Information zu Planung und Installation

  • PV-Systemkonfiguration: u. a. Typen, Stränge, elektrischer Schaltplan;

  • Statik: u. a. Beurteilung der Tragfähigkeit der Unterkonstruktion sowie des Alterungszustandes der Dachhaut, Befestigung der Module entsprechend den Herstellerangaben;

  • Elektrische Betriebssicherheit: u. a. Einhaltung der DIN, IEC-, VDE-Normen, Verwendung von elektrischen Betriebsmitteln Schutzklasse 2, Auswahl der Einbauart des Wechselrichters entsprechend den Herstellerangaben zur Wärmeabfuhr und zur IP-Schutzart, Fixierung der Kabel am Gestell und Zugentlastung an allen Verbindungsstellen;

  • Blitz- und Überspannungsschutz: u. a. Einbeziehung des Montagegestells in den Funktionspotenzialausgleich, Einbeziehung der PV-Anlage in eine Blitzschutzanlage durch eine Blitzschutzfachkraft;

  • Ertragssicherung, Anlagenschutz: u. a. Funktionsüberwachung, Diebstahlschutz, Einbeziehung einer Schattenanalyse in die Ertragsprognose.

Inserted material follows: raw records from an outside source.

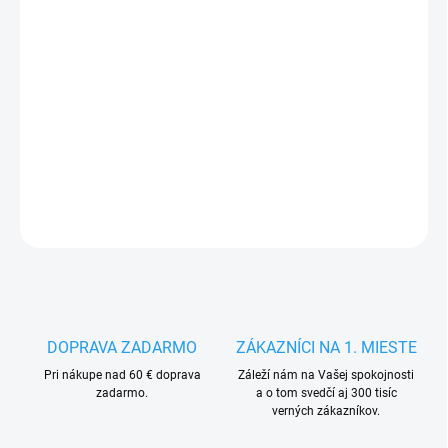
VARIANTA
MÔŽEME DORUČIŤ DO:
ZVOĽTE VARIANT
−
+
Pridať do košíka
DETAILNÉ INFORMÁCIE
OPÝTAŤ SA
STRÁŽIŤ
DOPRAVA ZADARMO
ZÁKAZNÍCI NA 1. MIESTE
Pri nákupe nad 60 € doprava
Záleží nám na Vašej spokojnosti
zadarmo.
a o tom svedčí aj 300 tisíc
verných zákazníkov.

Prüfbescheinigung und Prüfberichte

  • Prüfbescheinigung nach DIN, IEC, VDE;

  • Prüfbericht der Besichtigung nach DIN, IEC, VDE;

  • Prüfbericht der Prüfung des PV-Arrays nach DIN, IEC, VDE;

  • Prüfbericht der Prüfung der AC-Seite der PV-Anlage nach Vorgaben ZVEH, Bundesfachverband Elektrotechnik.

Übersicht der beigelegten Dokumente

  • u. a. elektrischer Schaltplan und Dachbelegungsplan, Seriennummern der Module, technische Datenblätter, Berechnung der Ertragsprognose (freiwillig).